Opinion: Oklahoma should delay the Richard Glossip execution
Did Richard Glossip hire or order Justin Sneed to kill their mutual boss, Barry Van Treese, 18 years ago in Oklahoma City? It’s unclear -- the best evidence against Glossip is the testimony of Sneed, who, after cooperating with police, received life in prison instead of the death penalty. Glossip wasn’t so lucky. Oklahoma intends to execute him Wednesday, despite a drought of corroborating evidence.
This is where the death penalty gets its full exposure as a ludicrous practice.

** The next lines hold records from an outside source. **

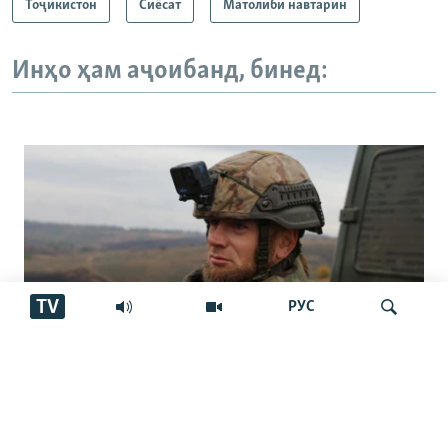
Тоҷикистон
Сиёсат
Матолиби навтарин
Инҳо ҳам аҷоибанд, бинед:
TV
РУС
"Аз ин ҷо бӯйи ҷасад меояд… Онҳоро
Ҷустуҷӯ
бояд аз ин дӯзах берун кашем"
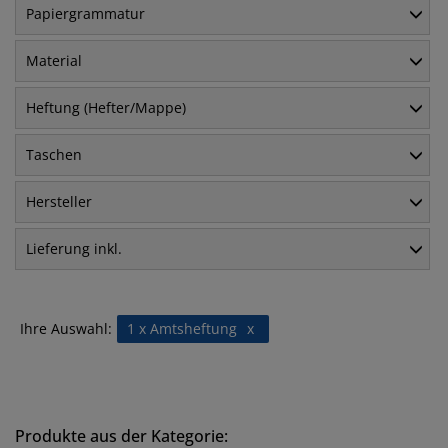
Papiergrammatur
Material
Heftung (Hefter/Mappe)
Taschen
Hersteller
Lieferung inkl.
Ihre Auswahl:
1 x Amtsheftung
x
Produkte aus der Kategorie:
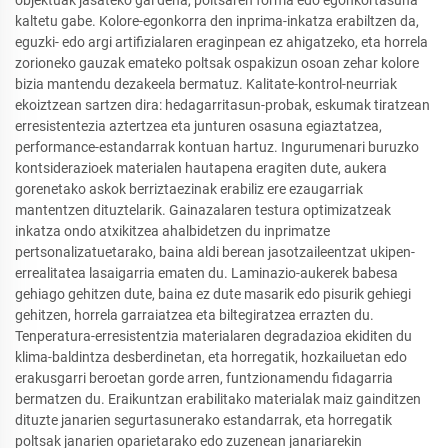
kaltetu gabe. Kolore-egonkorra den inprima-inkatza erabiltzen da,
eguzki- edo argi artifizialaren eraginpean ez ahigatzeko, eta horrela
zorioneko gauzak emateko poltsak ospakizun osoan zehar kolore
bizia mantendu dezakeela bermatuz. Kalitate-kontrol-neurriak
ekoiztzean sartzen dira: hedagarritasun-probak, eskumak tiratzean
erresistentezia aztertzea eta junturen osasuna egiaztatzea,
performance-estandarrak kontuan hartuz. Ingurumenari buruzko
kontsiderazioek materialen hautapena eragiten dute, aukera
gorenetako askok berriztaezinak erabiliz ere ezaugarriak
mantentzen dituztelarik. Gainazalaren testura optimizatzeak
inkatza ondo atxikitzea ahalbidetzen du inprimatze
pertsonalizatuetarako, baina aldi berean jasotzaileentzat ukipen-
errealitatea lasaigarria ematen du. Laminazio-aukerek babesa
gehiago gehitzen dute, baina ez dute masarik edo pisurik gehiegi
gehitzen, horrela garraiatzea eta biltegiratzea errazten du.
Tenperatura-erresistentzia materialaren degradazioa ekiditen du
klima-baldintza desberdinetan, eta horregatik, hozkailuetan edo
erakusgarri beroetan gorde arren, funtzionamendu fidagarria
bermatzen du. Eraikuntzan erabilitako materialak maiz gainditzen
dituzte janarien segurtasunerako estandarrak, eta horregatik
poltsak janarien oparietarako edo zuzenean janariarekin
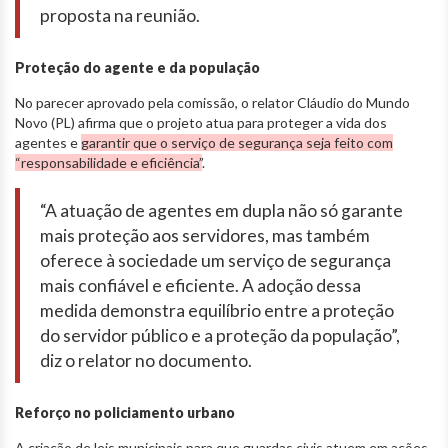
proposta na reunião.
Proteção do agente e da população
No parecer aprovado pela comissão, o relator Cláudio do Mundo
Novo (PL) afirma que o projeto atua para proteger a vida dos
agentes e
garantir que o serviço de segurança seja feito com
“responsabilidade e eficiência”
.
“A atuação de agentes em dupla não só garante
mais proteção aos servidores, mas também
oferece à sociedade um serviço de segurança
mais confiável e eficiente. A adoção dessa
medida demonstra equilíbrio entre a proteção
do servidor público e a proteção da população”,
diz o relator no documento.
Reforço no policiamento urbano
A criação de leis municipais para que guardas civis atuem em ações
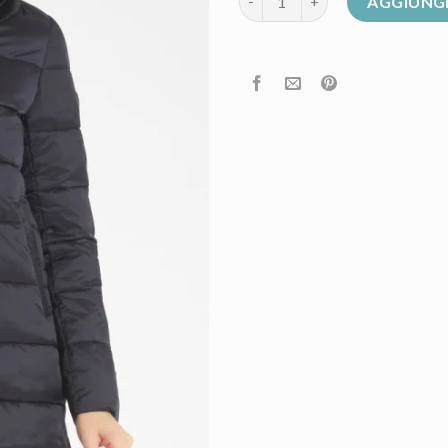
AGGIUNGI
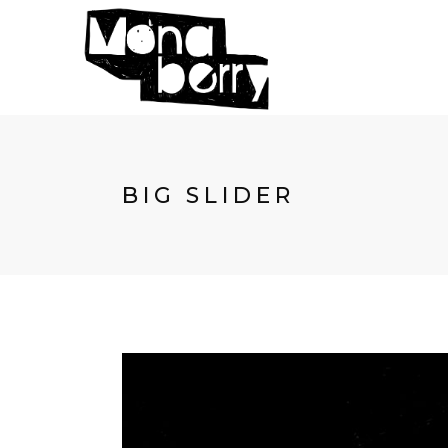
BIG SLIDER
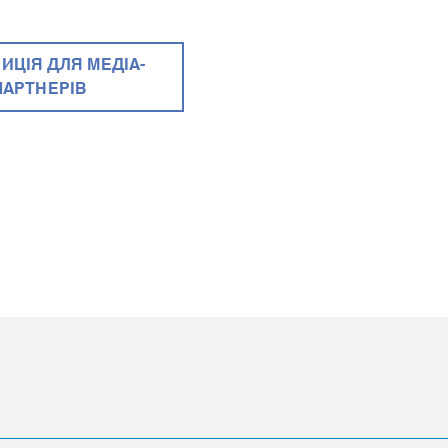
ИЦІЯ ДЛЯ МЕДІА-
ПАРТНЕРІВ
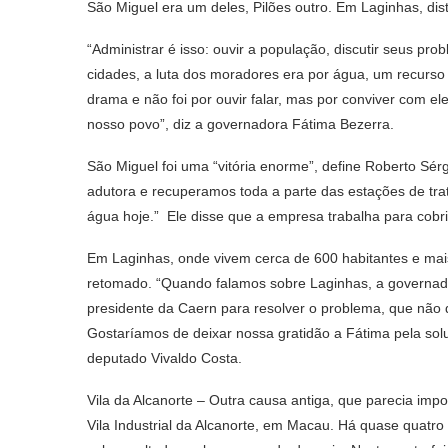
São Miguel era um deles, Pilões outro. Em Laginhas, distr
“Administrar é isso: ouvir a população, discutir seus pr
cidades, a luta dos moradores era por água, um recurso
drama e não foi por ouvir falar, mas por conviver com ele
nosso povo”, diz a governadora Fátima Bezerra.
São Miguel foi uma “vitória enorme”, define Roberto Sér
adutora e recuperamos toda a parte das estações de tr
água hoje.” Ele disse que a empresa trabalha para cobr
Em Laginhas, onde vivem cerca de 600 habitantes e ma
retomado. “Quando falamos sobre Laginhas, a governador
presidente da Caern para resolver o problema, que não qu
Gostaríamos de deixar nossa gratidão a Fátima pela sol
deputado Vivaldo Costa.
Vila da Alcanorte – Outra causa antiga, que parecia impos
Vila Industrial da Alcanorte, em Macau. Há quase quatro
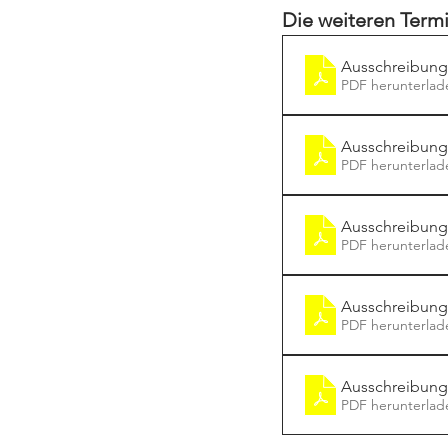
Die weiteren Ter
Ausschreibung
PDF herunterlad
Ausschreibun
PDF herunterlad
Ausschreibun
PDF herunterlad
Ausschreibun
PDF herunterlad
Ausschreibung
PDF herunterlad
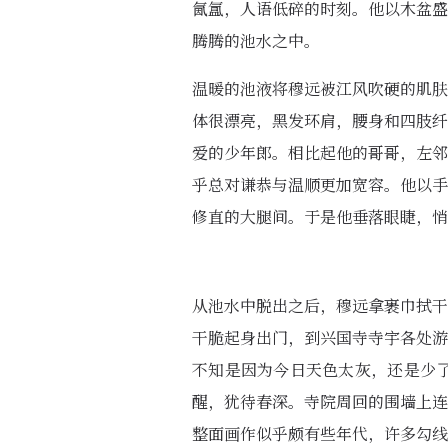
氤氲，人语低碎的时刻。他以木盆盛
腾腾的池水之中。
温暖的池液将穆远被江风吹硬的肌肤
体很漂亮，黑发环肩，腰身和四肢纤
爱的少年郎。相比起他的哥哥，左邻
乎总对谦恭与温顺更加宽容。他以手
修直的大腿间。于是他垂落眼睫，悄
从池水中脱出之后，穆远拿裹巾拭干
干脆起身出门，到兴国寺寺宇各处游
不知是因为今日天色太灰，还是少
醒，犹待春深。寺院周回的围墙上连
整面画作似乎颇有些年代，许多勾线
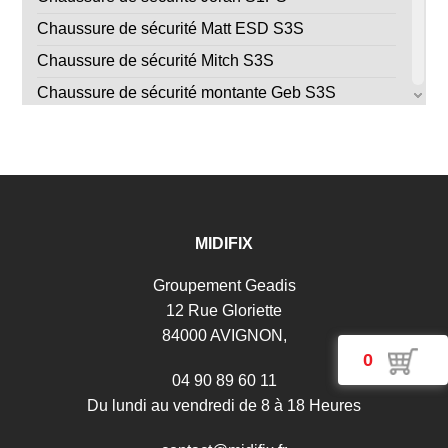
Chaussure de sécurité Matt ESD S3S
Chaussure de sécurité Mitch S3S
Chaussure de sécurité montante Geb S3S
Chaussure de sécurité Ryder ESD S1PS
Chaussure de sécurité Saber S1P SRC ESD taille
41
Chaussure de sécurité Stego ESD S3S
Chaussure de sécurité Strong ESD S3S
MIDIFIX
Chaussure soudeur Bulls S3 HRO HI WG SRC
Groupement Geadis
12 Rue Gloriette
84000 AVIGNON,
0
04 90 89 60 11
Du lundi au vendredi de 8 à 18 Heures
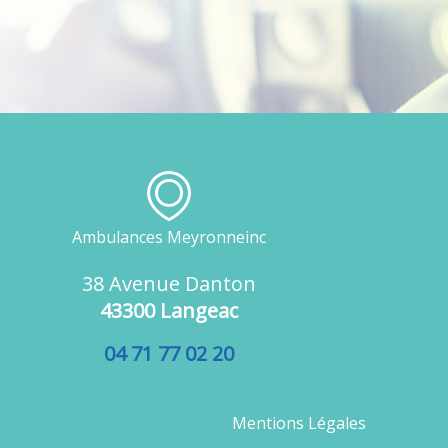
Ambulances Meyronneinc
38 Avenue Danton
43300 Langeac
04 71 77 02 20
Mentions Légales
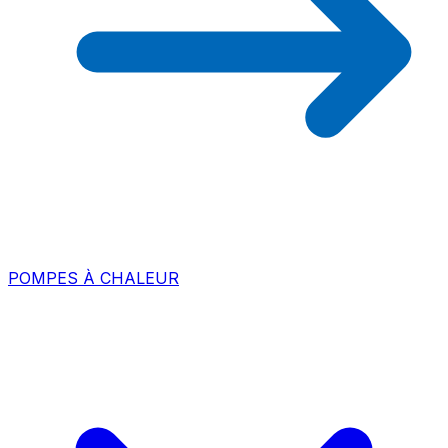
POMPES À CHALEUR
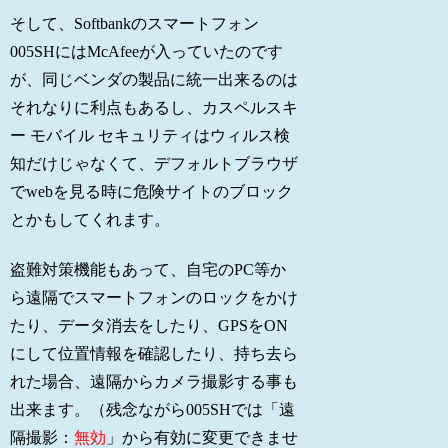
そして、Softbankのスマートフォン
005SHにはMcAfeeが入っていたのです
が、同じベンダの製品に統一出来るのは
それなりに利点もあるし、カスペルスキ
ー モバイル セキュリティはウィルス検
知だけじゃなくて、デフォルトブラウザ
でwebを見る時に危険サイトのブロック
とかもしてくれます。
盗難対策機能もあって、自宅のPC等か
ら遠隔でスマートフォンのロックをかけ
たり、データ消去をしたり、GPSをON
にして位置情報を確認したり、持ち去ら
れた場合、遠隔からカメラ撮影する事も
出来ます。（残念ながら005SHでは「遠
隔撮影：
無効
」から有効に変更できませ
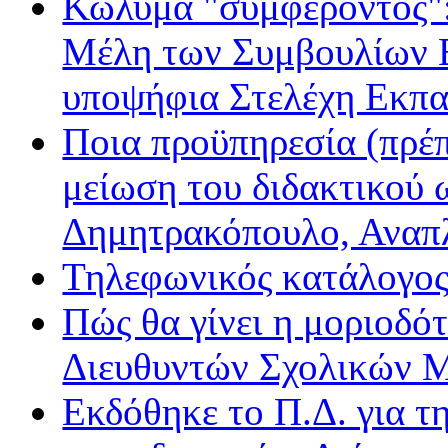
Κώλυμα "συμφέροντος": 
Μέλη των Συμβουλίων Ε
υποψήφια Στελέχη Εκπα
Ποια προϋπηρεσία (πρέπ
μείωση του διδακτικού 
Δημητρακόπουλο, Ανα
Τηλεφωνικός κατάλογο
Πώς θα γίνει η μοριοδ
Διευθυντών Σχολικών 
Εκδόθηκε το Π.Δ. για τ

If the name Glossip sounds familiar, he was the main plaintiff in the recent case in which the Supreme Court ruled that using midazolam, a light sedative, as the first drug in a three-drug execution cocktail does not expose the condemned to the risk of unconstitutionally excessive pain. That was after the original plaintiff in the four-plaintiff filing, Charles F. Warner, was executed while the case was pending, and reportedly said as the process was underway, “my body is on fire.” In fact, the executions of four other people that appeared to involve significant pain -- Joseph Rudolph Wood III writhed for nearly two hours in Arizona’s death chamber -- began with midazolam, the reason for the legal challenge.
The issue now, though, is not cruel and unusual punishment, but the veracity, and reliability of a conviction. The short version is the lawyer appointed to represent him at the initial trial did such a poor job that a second trial was ordered, and Glossip was once again convicted, though now, as his execution date nears, a third team of pro bono lawyers argue that they have found sufficient evidence that the second team missed to raise fresh questions about the competency of his legal representation throughout the process. And fresh questions about whether he did, in fact, direct Sneed to kill Van Treese.
The case has picked up some celebrity/activist focus (Susan Sarandon, Sister Helen Prejean and Richard Branson, among others). More significantly, a roster of high-profile folks, including Sen. Tom Coburn (R-Okla.), who supports the death penalty, in a letter urged Gov. Mary Fallin to order a 60-day reprieve to give the new legal team a chance to develop the evidence they have found.
“We share a deep concern about the integrity of the criminal justice system in Oklahoma and throughout the United States. We are particularly concerned about the danger of executing an innocent man. Could that really happen? In the United States, in 2015?” the letter says. “We also don’t know for sure whether Richard Glossip is innocent or guilty. That is precisely the problem. If we keep executing defendants in cases like this, where the evidence of guilt is tenuous and untrustworthy, we will keep killing innocent people.”
The case also exposes one of the recurring, and highly objectionable, aspects of the death penalty: It falls disproportionately on those with limited means (and on people of color although in this case Glossip is white). And it also hinges on one person playing angles to limit his own exposure to the death penalty or other lengthy sentences, in return for testimony.
My opposition to the death penalty is absolute, and I hope that at some point a majority of the Supreme Court comes to recognize, as many justices have, that the system is too screwed up, and too prone to manipulation, to be relied on when it comes to the execution of someone. Did Sneed lie? It’s hard to say. Which is exactly why Fallin should grant this reprieve. After all, Oklahoma can always kill Glossip later. But if the new evidence shows, post-execution, that he is innocent, the damage is already done, and irreparable.
And I should note that the Death Penalty Information Project counts 112 executions in Oklahoma since 1976, with 49 people currently on death row -- and 10 death row exonerations. That’s a pretty high failure rate for any state to be rushing people to the death chamber.